Step 1 is obvious for me:
class DbSessionMiddleware:
def __init__(self, app):
self.app = app
def __call__(self, environ, start_response):
environ['db_session'] = create_session()
return self.app(environ, start_response)
Step 2 and 3 - not. I found the example of post-processing task:
class Caseless:
def __init__(self, app):
self.app = app
def __call__(self, environ, start_response):
for chunk in self.app(environ, start_response):
yield chunk.lower()
It contains comment:
Note that the __call__ function is a Python generator, which is typical for this sort of “post-processing” task.

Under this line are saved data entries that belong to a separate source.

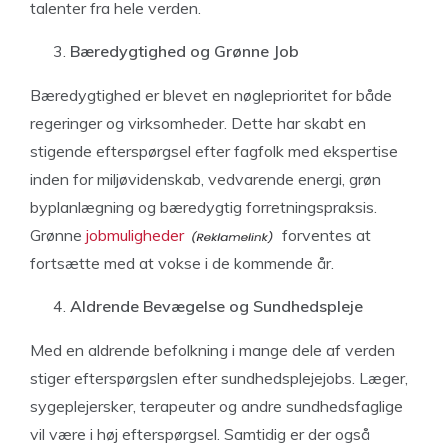
talenter fra hele verden.
Bæredygtighed og Grønne Job
Bæredygtighed er blevet en nøgleprioritet for både
regeringer og virksomheder. Dette har skabt en
stigende efterspørgsel efter fagfolk med ekspertise
inden for miljøvidenskab, vedvarende energi, grøn
byplanlægning og bæredygtig forretningspraksis.
Grønne
jobmuligheder
forventes at
fortsætte med at vokse i de kommende år.
Aldrende Bevægelse og Sundhedspleje
Med en aldrende befolkning i mange dele af verden
stiger efterspørgslen efter sundhedsplejejobs. Læger,
sygeplejersker, terapeuter og andre sundhedsfaglige
vil være i høj efterspørgsel. Samtidig er der også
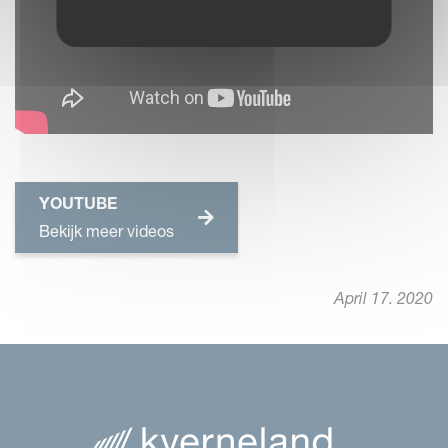
YOUTUBE
Bekijk meer videos
April 17. 2020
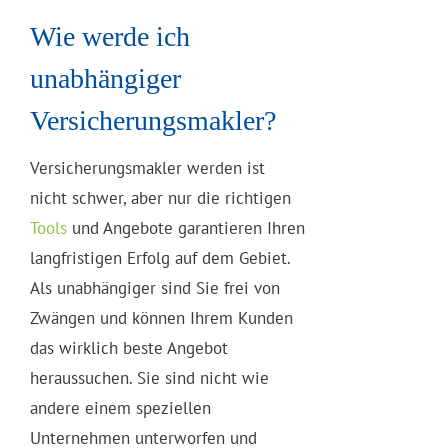
Wie werde ich
unabhängiger
Versicherungsmakler?
Versicherungsmakler werden ist
nicht schwer, aber nur die richtigen
Tools
und Angebote garantieren Ihren
langfristigen Erfolg auf dem Gebiet.
Als unabhängiger sind Sie frei von
Zwängen und können Ihrem Kunden
das wirklich beste Angebot
heraussuchen. Sie sind nicht wie
andere einem speziellen
Unternehmen unterworfen und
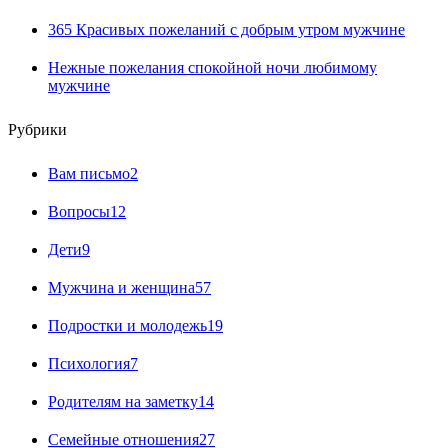
365 Красивых пожеланий с добрым утром мужчине
Нежные пожелания спокойной ночи любимому
мужчине
Рубрики
Вам письмо
2
Вопросы
12
Дети
9
Мужчина и женщина
57
Подростки и молодежь
19
Психология
7
Родителям на заметку
14
Семейные отношения
27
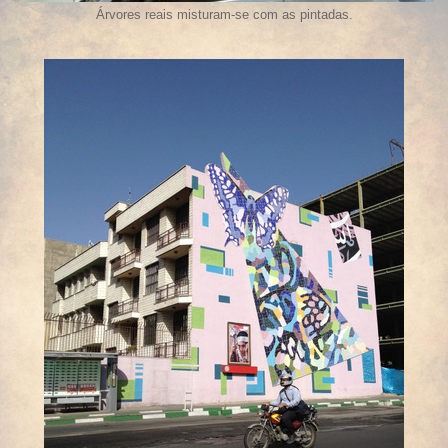
Árvores reais misturam-se com as pintadas.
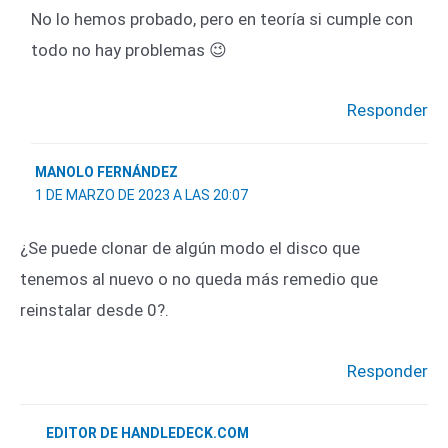
No lo hemos probado, pero en teoría si cumple con
todo no hay problemas 😉
Responder
MANOLO FERNÁNDEZ
1 DE MARZO DE 2023 A LAS 20:07
¿Se puede clonar de algún modo el disco que
tenemos al nuevo o no queda más remedio que
reinstalar desde 0?.
Responder
EDITOR DE HANDLEDECK.COM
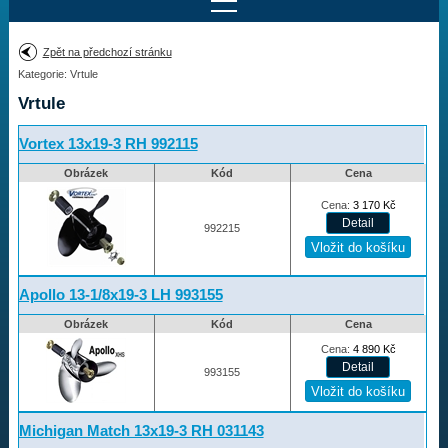
Najít motor
Zpět na předchozí stránku
Kategorie: Vrtule
Provedení:
Výrobce:
Vrtule
Výkon:
Drážky na hřídeli:
Vortex 13x19-3 RH 992115
Obrázek
Kód
Cena
Najít vrtuli
Cena:
3 170
Kč
992215
Motory
Apollo 13-1/8x19-3 LH 993155
Vrtule
Obrázek
Kód
Cena
Cena:
4 890
Kč
Vortex
993155
Apollo
Michigan Match
Michigan Match 13x19-3 RH 031143
Ballistic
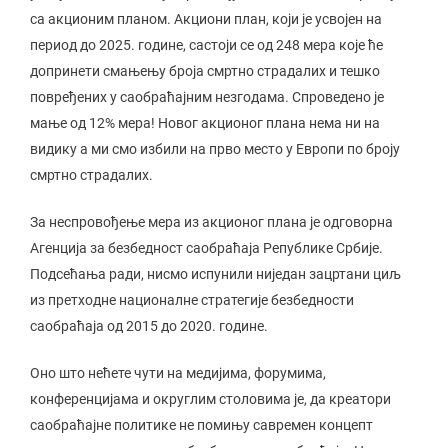
са акционим планом. Акциони план, који је усвојен на
период до 2025. године, састоји се од 248 мера које ће
допринети смањењу броја смртно страдалих и тешко
повређених у саобраћајним незгодама. Спроведено је
мање од 12% мера! Новог акционог плана нема ни на
видику а ми смо избили на прво место у Европи по броју
смртно страдалих.
За неспровођење мера из акционог плана је одговорна
Агенција за безбедност саобраћаја Републике Србије.
Подсећања ради, нисмо испунили ниједан зацртани циљ
из претходне националне стратегије безбедности
саобраћаја од 2015 до 2020. године.
Оно што нећете чути на медијима, форумима,
конференцијама и округлим столовима је, да креатори
саобраћајне политике не помињу савремен концепт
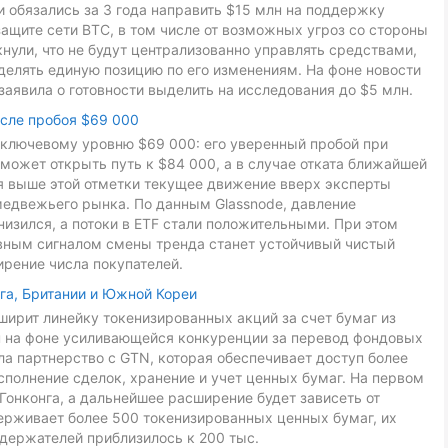
ники обязались за 3 года направить $15 млн на поддержку
ащите сети BTC, в том числе от возможных угроз со стороны
ули, что не будут централизованно управлять средствами,
делять единую позицию по его изменениям. На фоне новости
заявила о готовности выделить на исследования до $5 млн.
осле пробоя $69 000
к ключевому уровню $69 000: его уверенный пробой при
может открыть путь к $84 000, а в случае отката ближайшей
ия выше этой отметки текущее движение вверх эксперты
медвежьего рынка. По данным Glassnode, давление
низился, а потоки в ETF стали положительными. При этом
авным сигналом смены тренда станет устойчивый чистый
ирение числа покупателей.
га, Британии и Южной Кореи
ирит линейку токенизированных акций за счет бумаг из
ан на фоне усиливающейся конкуренции за перевод фондовых
ла партнерство с GTN, которая обеспечивает доступ более
сполнение сделок, хранение и учет ценных бумаг. На первом
Гонконга, а дальнейшее расширение будет зависеть от
ерживает более 500 токенизированных ценных бумаг, их
держателей приблизилось к 200 тыс.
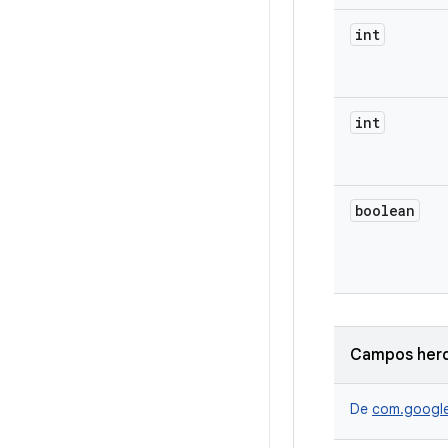
int
int
boolean
Campos her
De
com.google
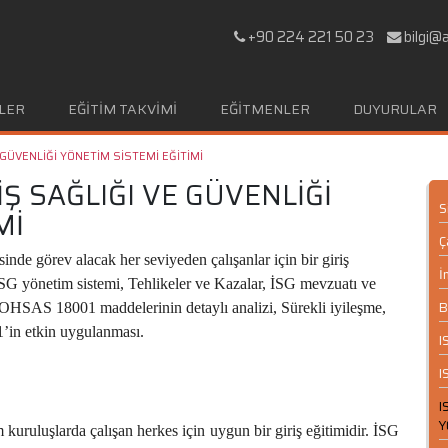
+90 224 221 50 23
bilgi@
LER
EĞİTİM TAKVİMİ
EĞİTMENLER
DUYURULAR
 GÜVENLİĞİ YÖNETİM SİSTEMİ EĞİTİMİ
 İŞ SAĞLIĞI VE GÜVENLİĞİ
S
Mİ
Ç
inde görev alacak her seviyeden çalışanlar için bir giriş
İ
 İSG yönetim sistemi, Tehlikeler ve Kazalar, İSG mevzuatı ve
B
OHSAS 18001 maddelerinin detaylı analizi, Sürekli iyileşme,
n etkin uygulanması.
I
I
I
Y
uruluşlarda çalışan herkes için uygun bir giriş eğitimidir. İSG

Could you please clarify how does it work and how can I solve my issue similarly.
Thanks,
Boris.
For step 1 I use SQLAlchemy scoped sessions:
engine = create_engine(settings.DB_URL, echo=settings.DEBUG, client_encoding='utf8')
Base = declarative_base()
sm = sessionmaker(bind=engine)
get_session = scoped_session(sm)
They return the same thread-local session for each get_session() call.
Step 2 and 3 for now is following:
class DbSessionMiddleware:
def __init__(self, app):
self.app = app
def __call__(self, environ, start_response):
try:
db.get_session().begin_nested()
return self.app(environ, start_response)
except BaseException:
db.get_session().rollback()
raise
finally:
db.get_session().commit()
As you can see, I start nested transaction on session to be able to rollback even queries that were already committed in views.